I visited the abandoned hyperloop site after defcon this year. It looked like they just left work one day and never came back. There was no security and the perimeter fence was open.

The site foreman for the powerplant next door didn't recognize my truck and said hi. Being isolated in the desert has gotta be a hard job.

@Risknc

The Hyperloop was not feasible thru the necessity of simple physics. We aren't even close to the tech to provide the pressure gradient in the tube that would be needed. It was all a 1960s Popular Mechanics fever-dream, less feasible by far than the monorail, which ran into its own brick wall in terms of practicality. Most of Musk's stuff is revisioned Pop Mechanics, some things better than others, but he's not original, by any means.

Musk got some press from it, and that's all he wanted, I think. It will become archeology fodder.

@skydog so uh. We used an orelikon water ring pump to pull a 10^-3 torr vacuum on a 500m section of 10' diameter tube in about an hour.

It worked just fine. This rough vacuum could easily support speeds up to the transonic regime around 300m/s.

The physics are pretty simple and this system was implemented and tested at speed (though lower top speed due to how short the first track was).

@skydog but please let me know why you seem to think it's not feasible.

I did design the primary structure and we got it built in a few months with minimal tooling.

I'm pretty sure with a better sales team there'd even be some infrastructure routes that would benefit from the tech. The pricing has to be low though and that wasn't enough of a focus at VH1

@skydog also it's possible to go supersonic if you build a special transition region that would swallow the standing shock around the vehicle, much like the variable geometry inlet on the sr-71 engines, but inside out.

You do have to time the transitions to happen at the right location on the track, which would be difficult for emergency stops.

@Risknc

Thank you for the bother going into addressing my post. Obviously, your specific knowledge level will be far above mine.

It's not feasible, in my opinion, because of scale, the precision of fit, and cycle life. Expanding the route to full distance will create a pressure vessel that cannot maintain a near vacuum (1mb, is it?). It has to be designed of materials that can withstand rapid pressure gradient spikes, as well as the constant pressure on the vacuum vessel. In aircraft ops (my old stomping ground), the tube is constrained by the frame a/c cycles of ~50,000 ('70's tek), and accidents have shown this to roughly correlate to the pressure cycle limit. Any aberration in the tube itself can be catastrophic.

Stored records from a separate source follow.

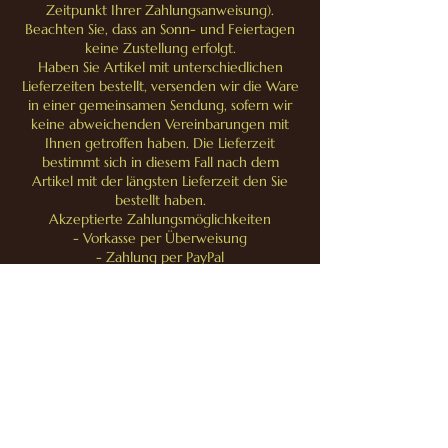
Zeitpunkt Ihrer Zahlungsanweisung).
Beachten Sie, dass an Sonn- und Feiertagen
keine Zustellung erfolgt.
Haben Sie Artikel mit unterschiedlichen
Lieferzeiten bestellt, versenden wir die Ware
in einer gemeinsamen Sendung, sofern wir
keine abweichenden Vereinbarungen mit
Ihnen getroffen haben. Die Lieferzeit
bestimmt sich in diesem Fall nach dem
Artikel mit der längsten Lieferzeit den Sie
bestellt haben.
Akzeptierte Zahlungsmöglichkeiten
- Vorkasse per Überweisung
- Zahlung per PayPal
- Zahlung über Stripe ( Kreditkarte, Sofort,
Giropay, Apple Pay, usw.)
Bei Fragen finden Sie unsere Kontaktdaten
im Impressum.
Folge uns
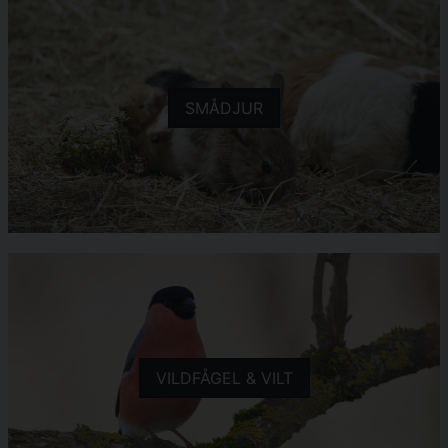
SMÅDJUR
VILDFÅGEL & VILT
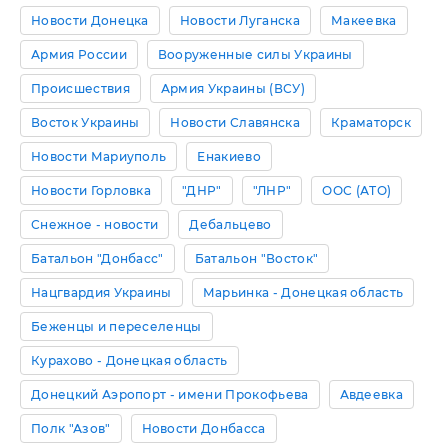
Новости Донецка
Новости Луганска
Макеевка
Армия России
Вооруженные силы Украины
Происшествия
Армия Украины (ВСУ)
Восток Украины
Новости Славянска
Краматорск
Новости Мариуполь
Енакиево
Новости Горловка
"ДНР"
"ЛНР"
ООС (АТО)
Снежное - новости
Дебальцево
Батальон "Донбасс"
Батальон "Восток"
Нацгвардия Украины
Марьинка - Донецкая область
Беженцы и переселенцы
Курахово - Донецкая область
Донецкий Аэропорт - имени Прокофьева
Авдеевка
Полк "Азов"
Новости Донбасса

How many cycles a day would such a system operate at, and I'm assuming one way transit? The icing is the Musk business model, which you've evidently run into, as well.

Beyond that, I'll link from a source that might be good. https://interestingengineering.com/transportation/biggest-challenges-stand-in-the-way-of-hyperloop.

The Biggest Challenges That Stand in the Way of Hyperloop

On paper, the Hyperloop is an engineering marvel that promises to set supersonic travel underground. The system is proposed to carry people around the

Interesting Engineering

@Risknc

Trying to force a system like this thru transonic into supersonic sounds like an interesting problem, but I think that would multiply the stresses involved with concomitant drastic reduction on the cycles the material used could withstand. In short, fatigue and leakage are the two biggest hurdles. After that, the infrastructure for creation of full track vacuum seems a challenge.

The whole idea has (and has had for over a century) a fascination in the popular imagination, and I'm of the opinion that this is the sole reason Elon Musk was interested in the project...selling the idea, over selling the product.

@skydog low carbon steel has an infinite cycle life below it's endurance limit.

We designed the tube with this in mind. If you maintain FS of 3 on yield and 4 on ultimate you'll never have problems with fatigue from cyclic loading, we were around 10, because the system is stiffness driven rather than strength. Deflection is the more critical driving design constraint, and the sag directly drives vehicle suspension design.